>>>>
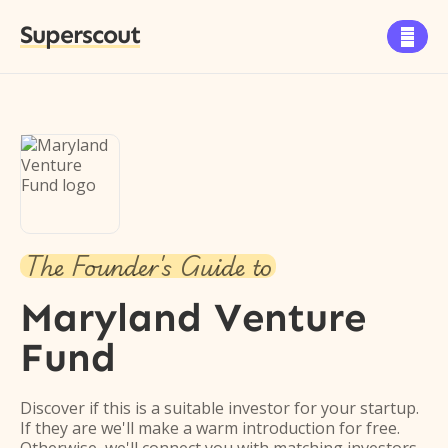
Superscout

The Founder's Guide to
Maryland Venture
Fund
Discover if this is a suitable investor for your startup.
If they are we'll make a warm introduction for free.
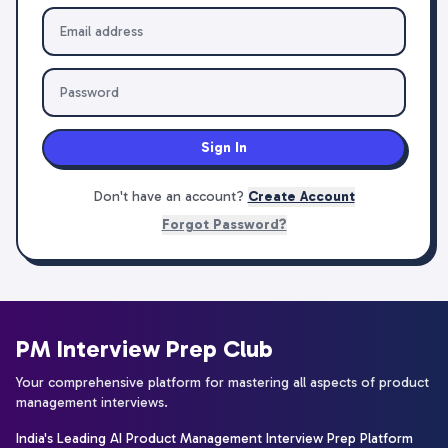
Sign In
Don't have an account?
Create Account
Forgot Password?
PM Interview Prep Club
Your comprehensive platform for mastering all aspects of product
management interviews.
India's Leading AI Product Management Interview Prep Platform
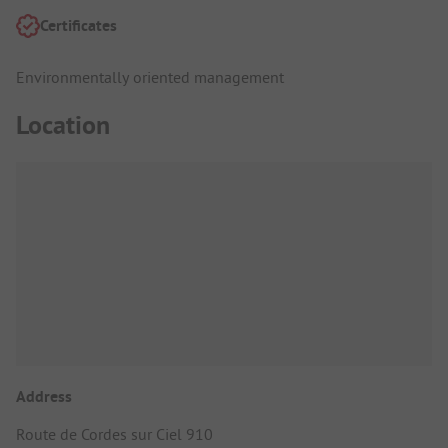
Certificates
Environmentally oriented management
Location
Address
Route de Cordes sur Ciel 910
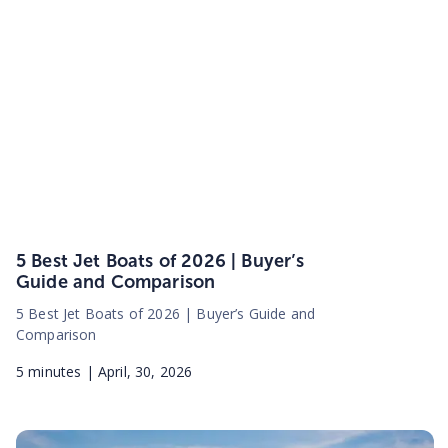
5 Best Jet Boats of 2026 | Buyer’s
Guide and Comparison
5 Best Jet Boats of 2026 | Buyer’s Guide and
Comparison
5
minutes |
April, 30, 2026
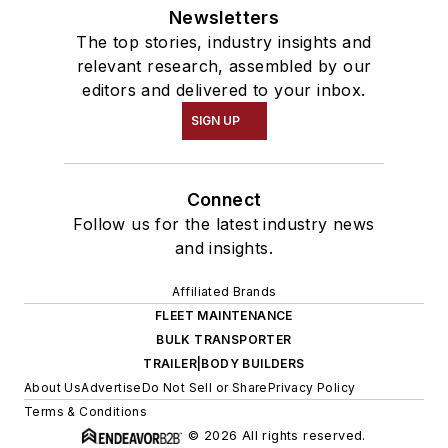
Newsletters
The top stories, industry insights and
relevant research, assembled by our
editors and delivered to your inbox.
SIGN UP
Connect
Follow us for the latest industry news
and insights.
Affiliated Brands
FLEET MAINTENANCE
BULK TRANSPORTER
TRAILER|BODY BUILDERS
About Us
Advertise
Do Not Sell or Share
Privacy Policy
Terms & Conditions
© 2026 All rights reserved.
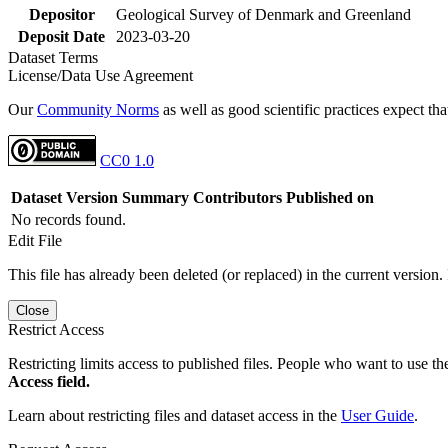
Depositor
Geological Survey of Denmark and Greenland
Deposit Date
2023-03-20
Dataset Terms
License/Data Use Agreement
Our
Community Norms
as well as good scientific practices expect tha
CC0 1.0
Dataset Version
Summary
Contributors
Published on
No records found.
Edit File
This file has already been deleted (or replaced) in the current version.
Close
Restrict Access
Restricting limits access to published files. People who want to use the
Access field.
Learn about restricting files and dataset access in the
User Guide
.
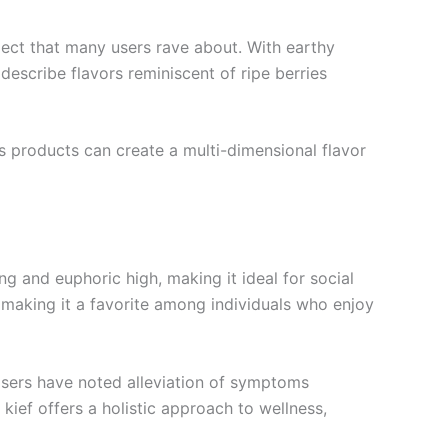
pect that many users rave about. With earthy
describe flavors reminiscent of ripe berries
s products can create a multi-dimensional flavor
ng and euphoric high, making it ideal for social
making it a favorite among individuals who enjoy
 Users have noted alleviation of symptoms
kief offers a holistic approach to wellness,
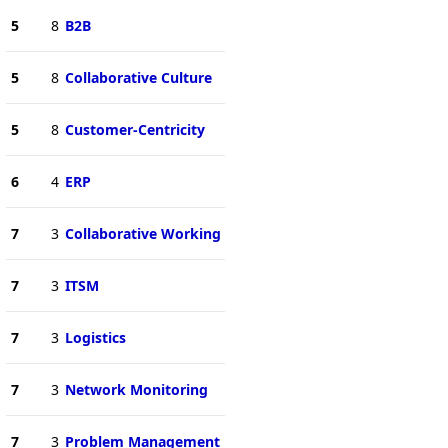
5
8
B2B
5
8
Collaborative Culture
5
8
Customer-Centricity
6
4
ERP
7
3
Collaborative Working
7
3
ITSM
7
3
Logistics
7
3
Network Monitoring
7
3
Problem Management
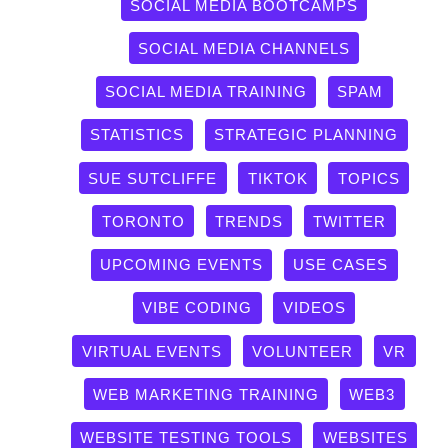
SOCIAL MEDIA BOOTCAMPS
SOCIAL MEDIA CHANNELS
SOCIAL MEDIA TRAINING
SPAM
STATISTICS
STRATEGIC PLANNING
SUE SUTCLIFFE
TIKTOK
TOPICS
TORONTO
TRENDS
TWITTER
UPCOMING EVENTS
USE CASES
VIBE CODING
VIDEOS
VIRTUAL EVENTS
VOLUNTEER
VR
WEB MARKETING TRAINING
WEB3
WEBSITE TESTING TOOLS
WEBSITES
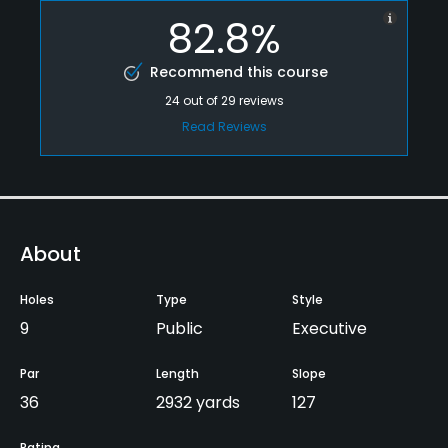
82.8%
Recommend this course
24
out of
29
reviews
Read Reviews
About
Holes
Type
Style
9
Public
Executive
Par
Length
Slope
36
2932 yards
127
Rating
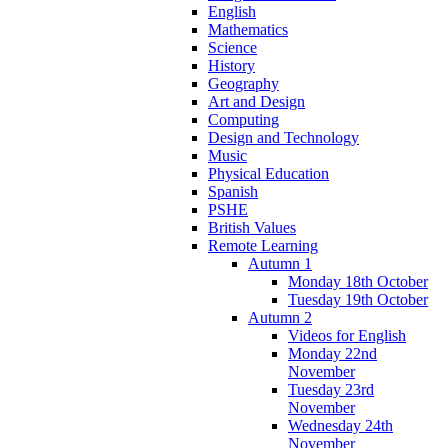
English
Mathematics
Science
History
Geography
Art and Design
Computing
Design and Technology
Music
Physical Education
Spanish
PSHE
British Values
Remote Learning
Autumn 1
Monday 18th October
Tuesday 19th October
Autumn 2
Videos for English
Monday 22nd
November
Tuesday 23rd
November
Wednesday 24th
November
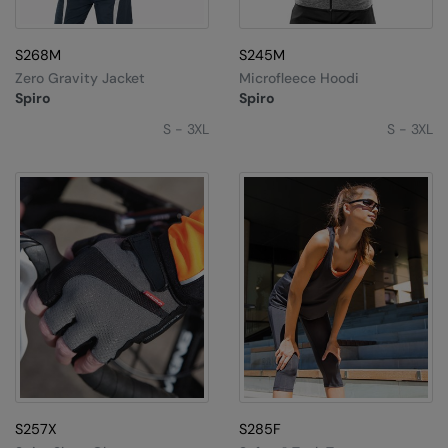
S268M
S245M
Zero Gravity Jacket
Microfleece Hoodi
Spiro
Spiro
S - 3XL
S - 3XL
S257X
S285F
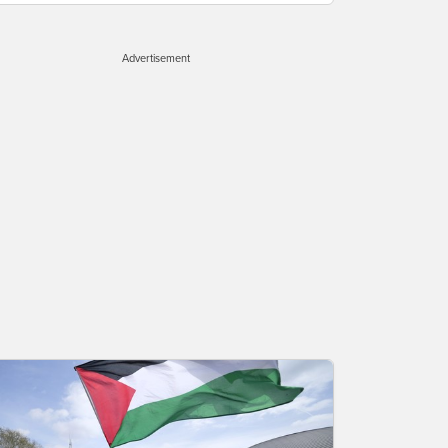
Advertisement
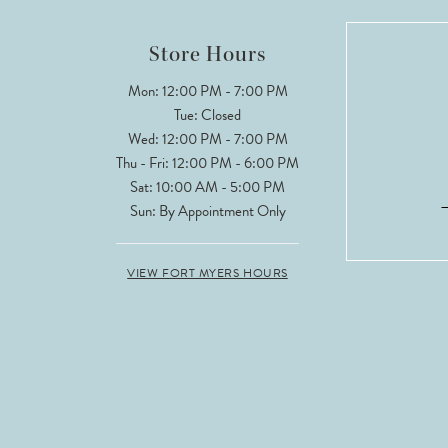
Store Hours
Mon: 12:00 PM - 7:00 PM
Tue: Closed
Wed: 12:00 PM - 7:00 PM
Thu - Fri: 12:00 PM - 6:00 PM
Sat: 10:00 AM - 5:00 PM
Sun: By Appointment Only
VIEW FORT MYERS HOURS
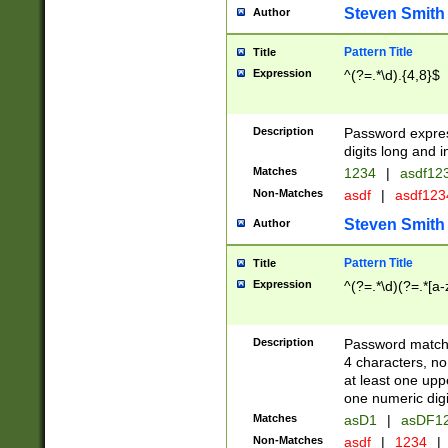
Steven Smith
Author
Pattern Title
Title
Expression
^(?=.*\d).{4,8}$
Description
Password expre
digits long and i
Matches
1234
|
asdf12
Non-Matches
asdf
|
asdf12
Steven Smith
Author
Pattern Title
Title
Expression
^(?=.*\d)(?=.*[a-
Description
Password matchi
4 characters, no
at least one uppe
one numeric digi
Matches
asD1
|
asDF1
Non-Matches
asdf
|
1234
|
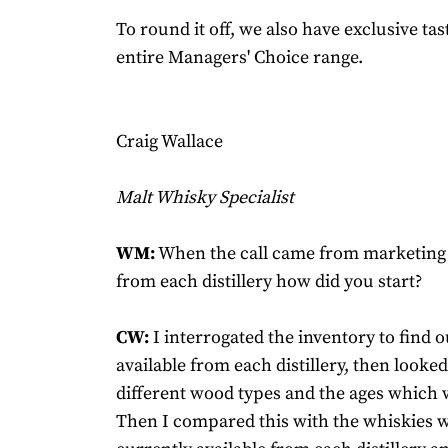
To round it off, we also have exclusive tas
entire Managers' Choice range.
Craig Wallace
Malt Whisky Specialist
WM:
When the call came from marketing t
from each distillery how did you start?
CW:
I interrogated the inventory to find 
available from each distillery, then looked
different wood types and the ages which w
Then I compared this with the whiskies 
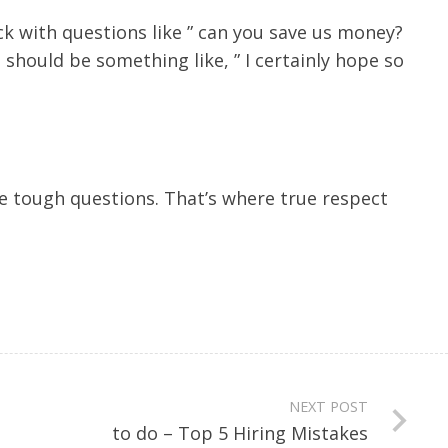
ck with questions like ” can you save us money?
should be something like, ” I certainly hope so
the tough questions. That’s where true respect
NEXT POST
to do – Top 5 Hiring Mistakes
<<<<
* Action item *
All lines from the start of the entries above through the line containing "Your comprehensive platform" are to be given again exactly; the pictures are not.

* Written answer *
Superscout

The Founder's Guide to
Maryland Venture
Fund
Discover if this is a suitable investor for your startup.
If they are we'll make a warm introduction for free.
Sign In
Don't have an account?
Create Account
Forgot Password?
PM Interview Prep Club
Your comprehensive platform for mastering all aspects of product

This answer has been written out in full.